• Exercise: In the copy, include every entry exactly but none of the pictures.

Dataset entries
========================

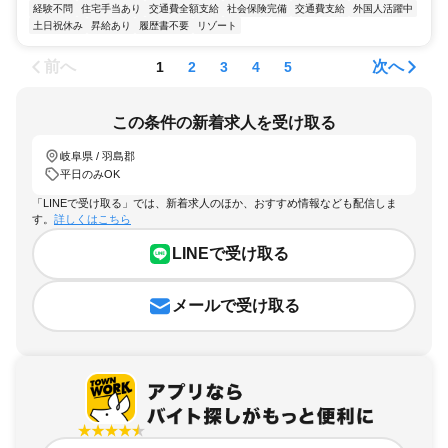
経験不問
住宅手当あり
交通費全額支給
社会保険完備
交通費支給
外国人活躍中
土日祝休み
昇給あり
履歴書不要
リゾート
前へ
次へ
1
2
3
4
5
この条件の新着求人を受け取る
岐阜県 / 羽島郡
平日のみOK
「LINEで受け取る」では、新着求人のほか、おすすめ情報なども配信しま
す。
詳しくはこちら
LINEで受け取る
メールで受け取る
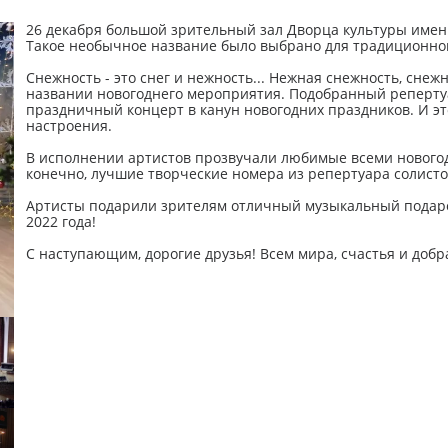
26 декабря большой зрительный зал Дворца культуры имен
Такое необычное название было выбрано для традиционног
Снежность - это снег и нежность... Нежная снежность, снежн
названии новогоднего мероприятия. Подобранный репертуа
праздничный концерт в канун новогодних праздников. И это
настроения.
В исполнении артистов прозвучали любимые всеми новогод
конечно, лучшие творческие номера из репертуара солистов
Артисты подарили зрителям отличный музыкальный подаро
2022 года!
С наступающим, дорогие друзья! Всем мира, счастья и добра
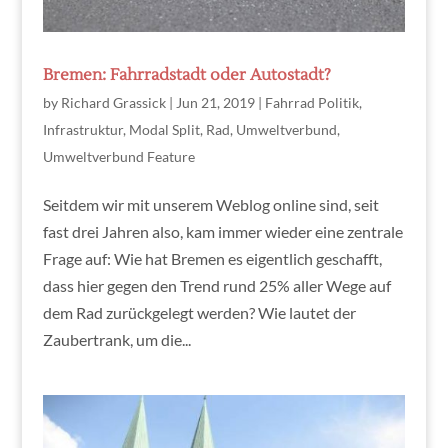
Bremen: Fahrradstadt oder Autostadt?
by
Richard Grassick
|
Jun 21, 2019
|
Fahrrad Politik
,
Infrastruktur
,
Modal Split
,
Rad
,
Umweltverbund
,
Umweltverbund Feature
Seitdem wir mit unserem Weblog online sind, seit
fast drei Jahren also, kam immer wieder eine zentrale
Frage auf: Wie hat Bremen es eigentlich geschafft,
dass hier gegen den Trend rund 25% aller Wege auf
dem Rad zurückgelegt werden? Wie lautet der
Zaubertrank, um die...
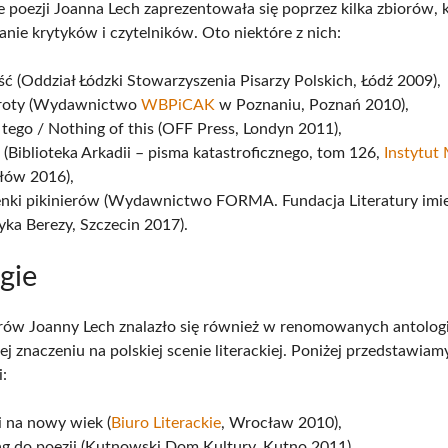
e poezji Joanna Lech zaprezentowała się poprzez kilka zbiorów, 
anie krytyków i czytelników. Oto niektóre z nich:
ć (Oddział Łódzki Stowarzyszenia Pisarzy Polskich, Łódź 2009),
oty (Wydawnictwo
WBPiCAK
w Poznaniu, Poznań 2010),
 tego / Nothing of this (OFF Press, Londyn 2011),
 (Biblioteka Arkadii – pisma katastroficznego, tom 126,
Instytut
łów 2016),
enki pikinierów (Wydawnictwo FORMA. Fundacja Literatury imi
ka Berezy, Szczecin 2017).
gie
ów Joanny Lech znalazło się również w renomowanych antologi
ej znaczeniu na polskiej scenie literackiej. Poniżej przedstawiam
i:
i na nowy wiek (
Biuro Literackie
, Wrocław 2010),
ąg do poezji (Kutnowski Dom Kultury, Kutno 2011),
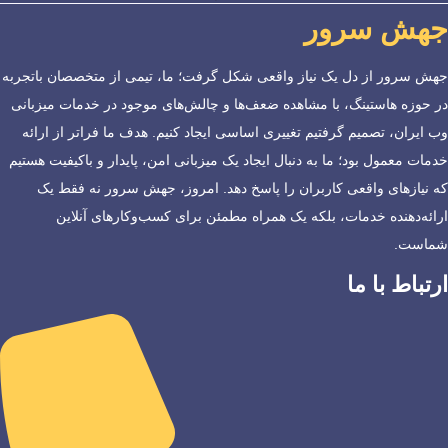
جهش سرور
جهش سرور از دل یک نیاز واقعی شکل گرفت؛ ما، تیمی از متخصصان باتجربه
در حوزه هاستینگ، با مشاهده ضعف‌ها و چالش‌های موجود در خدمات میزبانی
وب ایران، تصمیم گرفتیم تغییری اساسی ایجاد کنیم. هدف ما فراتر از ارائه
خدمات معمول بود؛ ما به دنبال ایجاد یک میزبانی امن، پایدار و باکیفیت هستیم
که نیازهای واقعی کاربران را پاسخ دهد. امروز، جهش سرور نه فقط یک
ارائه‌دهنده خدمات، بلکه یک همراه مطمئن برای کسب‌وکارهای آنلاین
شماست.
ارتباط با ما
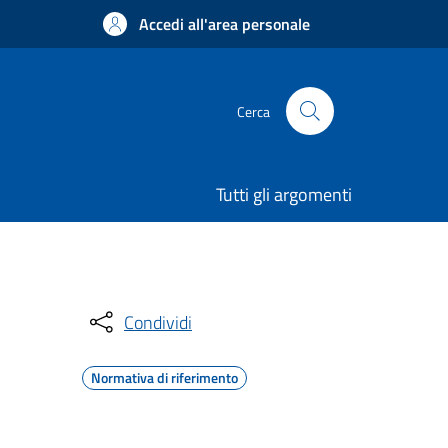
Accedi all'area personale
Cerca
Tutti gli argomenti
Condividi
Normativa di riferimento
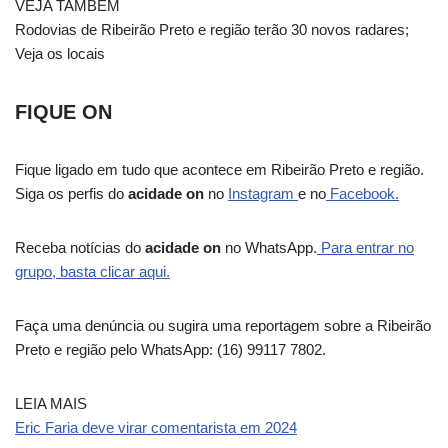
VEJA TAMBÉM
Rodovias de Ribeirão Preto e região terão 30 novos radares;
Veja os locais
FIQUE ON
Fique ligado em tudo que acontece em Ribeirão Preto e região.
Siga os perfis do
acidade on
no
Instagram
e no
Facebook.
Receba notícias do
acidade on
no WhatsApp.
Para entrar no
grupo, basta clicar aqui.
Faça uma denúncia ou sugira uma reportagem sobre a Ribeirão
Preto e região pelo WhatsApp: (16) 99117 7802.
LEIA MAIS
Eric Faria deve virar comentarista em 2024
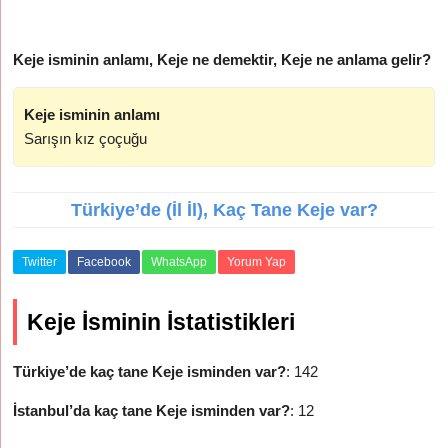
Keje isminin anlamı, Keje ne demektir, Keje ne anlama gelir?
Keje isminin anlamı
Sarışın kız çoçuğu
Türkiye’de (İl İl), Kaç Tane Keje var?
Twitter
Facebook
WhatsApp
Yorum Yap
Keje İsminin İstatistikleri
Türkiye’de kaç tane Keje isminden var?
: 142
İstanbul’da kaç tane Keje isminden var?
: 12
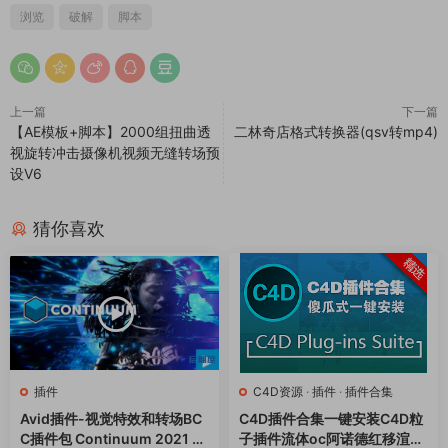
浏览
破解
脚本
上一篇
下一篇
【AE模板+脚本】2000组扭曲透
二林奇店格式转换器(qsv转mp4)
视旋转冲击摄像机视频无缝转场预
设V6
猜你喜欢
插件
C4D资源
·
插件
·
插件合集
Avid插件-视觉特效和转场BC
C4D插件合集一键安装C4D粒
C插件包 Continuum 2021 v1
子插件流体oc阿诺德红移渲染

========================

• Solution to the problem:
経験不問
住宅手当あり
交通費全額支給
社会保険完備
交通費支給
外国人活躍中
土日祝休み
昇給あり
履歴書不要
リゾート
前へ
次へ
1
2
3
4
5
この条件の新着求人を受け取る
岐阜県 / 羽島郡
平日のみOK
「LINEで受け取る」では、新着求人のほか、おすすめ情報なども配信しま
す。
詳しくはこちら
LINEで受け取る
メールで受け取る
26 декабря большой зрительный зал Дворца культуры имен
Такое необычное название было выбрано для традиционног
Снежность - это снег и нежность... Нежная снежность, снежн
названии новогоднего мероприятия. Подобранный репертуа
праздничный концерт в канун новогодних праздников. И это
настроения.
В исполнении артистов прозвучали любимые всеми новогод
конечно, лучшие творческие номера из репертуара солистов
Артисты подарили зрителям отличный музыкальный подаро
2022 года!
С наступающим, дорогие друзья! Всем мира, счастья и добра
Bremen: Fahrradstadt oder Autostadt?
by
Richard Grassick
|
Jun 21, 2019
|
Fahrrad Politik
,
Infrastruktur
,
Modal Split
,
Rad
,
Umweltverbund
,
Umweltverbund Feature
Seitdem wir mit unserem Weblog online sind, seit
fast drei Jahren also, kam immer wieder eine zentrale
Frage auf: Wie hat Bremen es eigentlich geschafft,
dass hier gegen den Trend rund 25% aller Wege auf
dem Rad zurückgelegt werden? Wie lautet der
Zaubertrank, um die...
e poezji Joanna Lech zaprezentowała się poprzez kilka zbiorów, 
anie krytyków i czytelników. Oto niektóre z nich:
ć (Oddział Łódzki Stowarzyszenia Pisarzy Polskich, Łódź 2009),
oty (Wydawnictwo
WBPiCAK
w Poznaniu, Poznań 2010),
 tego / Nothing of this (OFF Press, Londyn 2011),
 (Biblioteka Arkadii – pisma katastroficznego, tom 126,
Instytut
łów 2016),
enki pikinierów (Wydawnictwo FORMA. Fundacja Literatury imi
ka Berezy, Szczecin 2017).
gie
ów Joanny Lech znalazło się również w renomowanych antologi
ej znaczeniu na polskiej scenie literackiej. Poniżej przedstawiam
i:
i na nowy wiek (
Biuro Literackie
, Wrocław 2010),
ąg do poezji (Kutnowski Dom Kultury, Kutno 2011),
جهش سرور
جهش سرور از دل یک نیاز واقعی شکل گرفت؛ ما، تیمی از متخصصان باتجربه
در حوزه هاستینگ، با مشاهده ضعف‌ها و چالش‌های موجود در خدمات میزبانی
وب ایران، تصمیم گرفتیم تغییری اساسی ایجاد کنیم. هدف ما فراتر از ارائه
خدمات معمول بود؛ ما به دنبال ایجاد یک میزبانی امن، پایدار و باکیفیت هستیم
که نیازهای واقعی کاربران را پاسخ دهد. امروز، جهش سرور نه فقط یک
ارائه‌دهنده خدمات، بلکه یک همراه مطمئن برای کسب‌وکارهای آنلاین
شماست.
ارتباط با ما
Accedi all'area personale
Cerca
Tutti gli argomenti
Condividi
Normativa di riferimento
VEJA TAMBÉM
Rodovias de Ribeirão Preto e região terão 30 novos radares;
Veja os locais
FIQUE ON
Fique ligado em tudo que acontece em Ribeirão Preto e região.
Siga os perfis do
acidade on
no
Instagram
e no
Facebook.
Receba notícias do
acidade on
no WhatsApp.
Para entrar no
grupo, basta clicar aqui.
Faça uma denúncia ou sugira uma reportagem sobre a Ribeirão
Preto e região pelo WhatsApp: (16) 99117 7802.
LEIA MAIS
Eric Faria deve virar comentarista em 2024
Keje isminin anlamı, Keje ne demektir, Keje ne anlama gelir?
Keje isminin anlamı
Sarışın kız çoçuğu
Türkiye’de (İl İl), Kaç Tane Keje var?
Twitter
Facebook
WhatsApp
Yorum Yap
Keje İsminin İstatistikleri
Türkiye’de kaç tane Keje isminden var?
: 142
İstanbul’da kaç tane Keje isminden var?
: 12
浏览
破解
脚本
上一篇
下一篇
【AE模板+脚本】2000组扭曲透
二林奇店格式转换器(qsv转mp4)
视旋转冲击摄像机视频无缝转场预
设V6
猜你喜欢
插件
C4D资源
·
插件
·
插件合集
Avid插件-视觉特效和转场BC
C4D插件合集一键安装C4D粒
C插件包 Continuum 2021 v1
子插件流体oc阿诺德红移渲染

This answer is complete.